Perón condujo hace 75 años el último proyecto estratégico nacional, concebido desde los intereses y necesidades de la Argentina, y sostenido en los recursos naturales y las capacidades prácticas e intelectuales de los argentinos, en el ahorro y el trabajo argentino. Y antiperonismo fue a lo largo del siglo XX el nombre de la traición en la Argentina, del rechazo inducido desde Washington contra todas sus medidas de gobierno, y abrazado por una élite local ciega, mezquina y resentida por las transformaciones sociales que esas mismas medidas facilitaban. Un gobierno no sólo es modelado por sus propias acciones sino por la resistencia que le ofrecen sus opositores, y el peronismo exasperado terminó pareciéndose a la caricatura que la embajada norteamericana promovía a través de los medios adictos.

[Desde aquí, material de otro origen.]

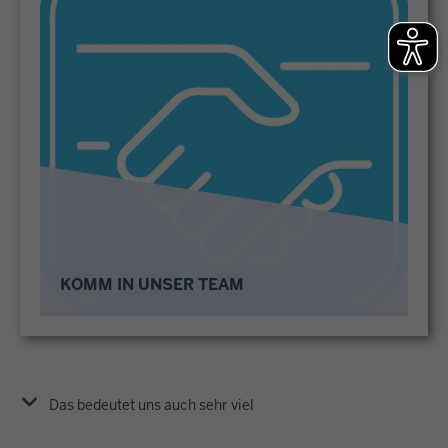
KOMM IN UNSER TEAM
Das bedeutet uns auch sehr viel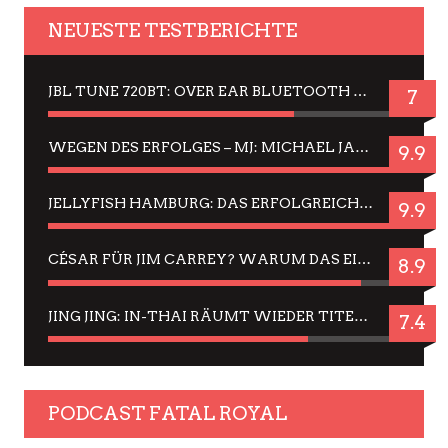
NEUESTE TESTBERICHTE
JBL TUNE 720BT: OVER EAR BLUETOOTH KOPFHÖRER UM DIE 50,-€ IM DAUER-TEST
7
WEGEN DES ERFOLGES – MJ: MICHAEL JACKSON MUSICAL IN EINER MATINEE SEHEN
9.9
JELLYFISH HAMBURG: DAS ERFOLGREICHE SOMMER-MENÜ 2025 IN GEFÜHLEN UND BILDERN
9.9
CÉSAR FÜR JIM CARREY? WARUM DAS EINER DER NERVIGSTEN ACTORS IST UND BLEIBT
8.9
JING JING: IN-THAI RÄUMT WIEDER TITEL AB – EIN ZWEI-STUNDEN-ERLEBNISBERICHT
7.4
PODCAST FATAL ROYAL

Todo lo que vino después fueron ensayos tendientes a acomodar el país a los designios trazados en algún centro de poder extranjero, y conducidos por sucesivas generaciones de administradores políticos o económicos cuyo único interés consistió siempre en gozar de un pasajero brillo internacional, cobrar comisiones por sus servicios, obtener becas, viajes, contratos académicos o puestos en organismos internacionales, e incluso, en algunos casos, echar mano de los despojos marginales mediante ingeniosas estratagemas.

En los años de plomo, Buenos Aires fue un hervidero de agentes extranjeros, cada uno echando leña al fuego por cuenta de sus empleadores en América, Europa, Asia y el Medio Oriente y en beneficio de ramas diversas del terrorismo local.

El golpe militar de 1976 no sólo no resultó ajeno a ese proceso, sino que lo acentuó y lo agravó. Para enfrentar a La Habana se puso en manos de Washington, inició el proceso de desnacionalización de empresas y destrucción de la industria local, y le hizo el juego a los norteamericanos tanto en la arena nacional como en el continente. Washington le respondió enviándole la Comisión Interamericana de Derechos Humanos, dándole señales equívocas respecto de Malvinas, y entregándole información de inteligencia a los ingleses durante la guerra. Eso fue grave, pero lo más grave que hicieron las Juntas fue dejar a la Argentina encadenada por la deuda, en una dependencia de los centros de poder externos de la que jamás se liberó. Ni quiso hacerlo: un Congreso traidor se desentendió del fallo judicial que le exhortaba a tomar cartas en el asunto.

Y después de las Juntas: Alfonsín y Menem, Kirchner y Macri. Al compás de la socialdemocracia europea y del consenso de Washington, de la patria grande bolivariana y del globalismo de Davos. Izquierda y derecha, golpe y golpe. La nación argentina abrumada por una insoportable, incesante seguidilla de puñetazos en uno de cuyos guantes se lee Deuda y en el otro Desmalvinización: empobrecimiento e ignorancia con un puño, quiebre de la conciencia nacional con el otro. Varias veces fue arrojada a la lona, y varias veces se levantó, empapada de sudor y sangre, resistiendo. Ninguno de los proyectos de sumisión logró imponerse, pero la casta traidora nunca se da por vencida: vuelve a la carga, perseverante, y el cuerpo de la nación trastabilla, no alcanza a recuperarse cuando ya llega un nuevo golpe.

LOS OBSTACULOS

Lo que los poderes externos lograron en gran parte de América latina nunca pudieron hacerlo en la Argentina, porque tropezaron con tres grandes obstáculos: la buena alimentación y la buena salud de su sociedad, la solidez económica y la educación de calidad de sus clases medias, y la conciencia nacional de sus clases trabajadoras, en buena medida consolidada por el magisterio del peronismo y la capacidad organizativa y movilizadora de los sindicatos.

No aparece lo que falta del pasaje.